(SOURCE MATERIAL Opens)

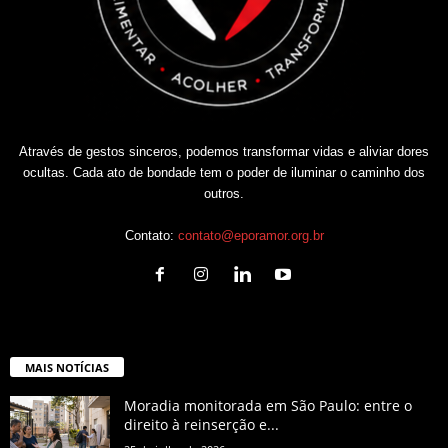
Através de gestos sinceros, podemos transformar vidas e aliviar dores
ocultas. Cada ato de bondade tem o poder de iluminar o caminho dos
outros.
Contato:
contato@eporamor.org.br
MAIS NOTÍCIAS
Moradia monitorada em São Paulo: entre o
direito à reinserção e...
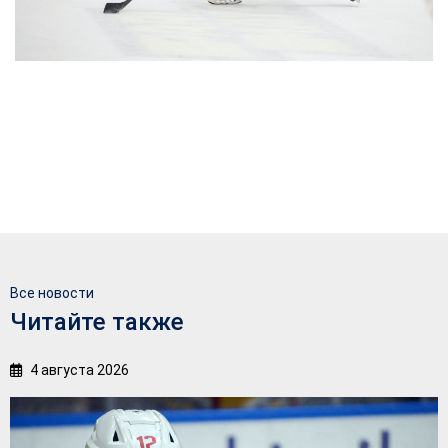
Все новости
Читайте также
4 августа 2026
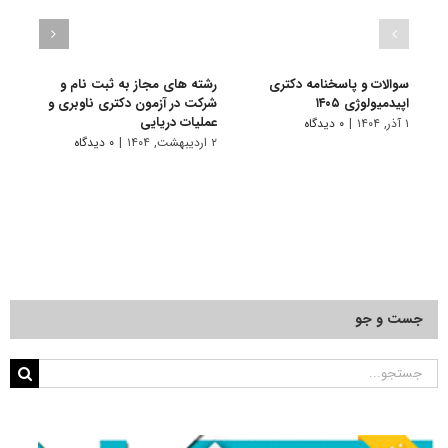
سوالات و پاسخنامه دکتری
رشته های مجاز به ثبت نام و
سوال
اپیدمیولوژی ۱۴۰۵
شرکت در آزمون دکتری ناوبری و
اپیدمی
عملیات دریایی
۱ آذر, ۱۴۰۴
|
۰ دیدگاه
۱ دی, ۱۴۰۳
۲ اردیبهشت, ۱۴۰۴
|
۰ دیدگاه
جست و جو
جستجو
برای:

(SOURCE MATERIAL Closes)

• [BRIEF]
With the pictures omitted, print each line of the data above precisely as given.

• [EXPECTED ANSWER]
Através de gestos sinceros, podemos transformar vidas e aliviar dores
ocultas. Cada ato de bondade tem o poder de iluminar o caminho dos
outros.
Contato:
contato@eporamor.org.br
MAIS NOTÍCIAS
Moradia monitorada em São Paulo: entre o
direito à reinserção e...
Все новости
Читайте также
4 августа 2026
سوالات و پاسخنامه دکتری
رشته های مجاز به ثبت نام و
سوال
اپیدمیولوژی ۱۴۰۵
شرکت در آزمون دکتری ناوبری و
اپیدمی
عملیات دریایی
۱ آذر, ۱۴۰۴
|
۰ دیدگاه
۱ دی, ۱۴۰۳
۲ اردیبهشت, ۱۴۰۴
|
۰ دیدگاه
جست و جو
جستجو
برای:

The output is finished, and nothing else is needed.